In 200 1 10, Jeffery Boyd took over as CEO and made the following decisions:
Although these actions were controversial, Priceline made its first profit in 2003. After entering the European market and gaining a firm foothold in the online hotel reservation business through the acquisition of booking.com, Priceline ushered in a period of rapid development. Today, booking has become the world's largest OTA player, with a market value of more than 80 billion US dollars, and once reached a milestone of 654.38+000 billion US dollars.
Similarly, Netease's method of getting through the crisis is no different.
200 1 Netease walks out of the shadow of portal advertising through wireless value-added services. Since then, Ding Lei has expanded its game business on a large scale. At the end of 200 1, a Chinese Odyssey Online came out, and Netease quickly became one of the game giants. In 2004, Netease launched "Fantasy Westward Journey Online", which is considered as the benchmark of national online games in China.
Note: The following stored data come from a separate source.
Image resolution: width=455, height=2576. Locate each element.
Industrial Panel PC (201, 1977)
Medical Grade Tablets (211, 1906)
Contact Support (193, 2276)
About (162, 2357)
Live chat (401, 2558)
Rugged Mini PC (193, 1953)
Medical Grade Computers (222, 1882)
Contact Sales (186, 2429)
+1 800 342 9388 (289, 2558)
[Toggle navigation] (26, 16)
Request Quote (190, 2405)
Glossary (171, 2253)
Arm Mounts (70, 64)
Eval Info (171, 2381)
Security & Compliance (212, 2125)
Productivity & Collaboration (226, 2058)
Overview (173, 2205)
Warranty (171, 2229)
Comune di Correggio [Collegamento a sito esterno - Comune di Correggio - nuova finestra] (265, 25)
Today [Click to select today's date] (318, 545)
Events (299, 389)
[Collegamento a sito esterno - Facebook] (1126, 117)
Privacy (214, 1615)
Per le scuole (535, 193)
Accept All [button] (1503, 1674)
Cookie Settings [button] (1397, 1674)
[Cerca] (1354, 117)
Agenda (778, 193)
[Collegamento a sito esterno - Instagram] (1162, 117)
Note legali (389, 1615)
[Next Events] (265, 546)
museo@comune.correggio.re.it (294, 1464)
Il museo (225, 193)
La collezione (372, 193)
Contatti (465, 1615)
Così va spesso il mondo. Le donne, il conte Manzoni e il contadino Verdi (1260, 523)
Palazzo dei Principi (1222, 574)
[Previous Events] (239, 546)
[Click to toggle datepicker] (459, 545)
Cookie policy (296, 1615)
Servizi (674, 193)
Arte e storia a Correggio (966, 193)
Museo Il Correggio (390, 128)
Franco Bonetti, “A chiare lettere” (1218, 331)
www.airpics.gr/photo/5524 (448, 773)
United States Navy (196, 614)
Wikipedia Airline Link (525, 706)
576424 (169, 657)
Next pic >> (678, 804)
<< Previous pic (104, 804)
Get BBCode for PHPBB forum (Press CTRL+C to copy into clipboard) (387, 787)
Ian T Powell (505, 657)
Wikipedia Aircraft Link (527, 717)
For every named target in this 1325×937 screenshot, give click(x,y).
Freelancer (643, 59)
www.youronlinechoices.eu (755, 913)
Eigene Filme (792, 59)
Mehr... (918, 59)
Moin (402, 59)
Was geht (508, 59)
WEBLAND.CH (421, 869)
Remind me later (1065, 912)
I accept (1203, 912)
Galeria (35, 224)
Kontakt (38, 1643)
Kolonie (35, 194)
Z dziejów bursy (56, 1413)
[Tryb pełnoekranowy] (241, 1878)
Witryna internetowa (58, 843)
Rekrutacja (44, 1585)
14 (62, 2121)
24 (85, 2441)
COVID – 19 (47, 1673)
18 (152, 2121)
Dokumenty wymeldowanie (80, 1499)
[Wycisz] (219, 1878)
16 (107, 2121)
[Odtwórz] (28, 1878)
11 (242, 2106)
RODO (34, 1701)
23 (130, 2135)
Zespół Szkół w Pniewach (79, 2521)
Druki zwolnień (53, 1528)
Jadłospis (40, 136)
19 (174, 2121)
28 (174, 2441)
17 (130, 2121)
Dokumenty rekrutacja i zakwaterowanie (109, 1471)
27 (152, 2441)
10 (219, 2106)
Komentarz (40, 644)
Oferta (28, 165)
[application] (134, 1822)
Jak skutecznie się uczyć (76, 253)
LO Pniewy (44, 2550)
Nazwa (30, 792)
Relying on e-mail and wireless value-added services as the basic disk, Netease embarked on the fast track through games. Since 2003, Netease's share price has been rising steadily on Nasdaq, helping Ding Lei become the richest man in China of Forbes and Hurun.
Many signals show that the chill of the Internet has hit, and previous experience shows that the road out of the trough is not so complicated. As Wu Shichun said, "History is repeating itself, but now the rhythm is to pay more attention to hematopoietic capacity and cash flow."
When the gorgeous coat fades, it is time to return to the common sense that has been despised, such as steady development and the pursuit of profit.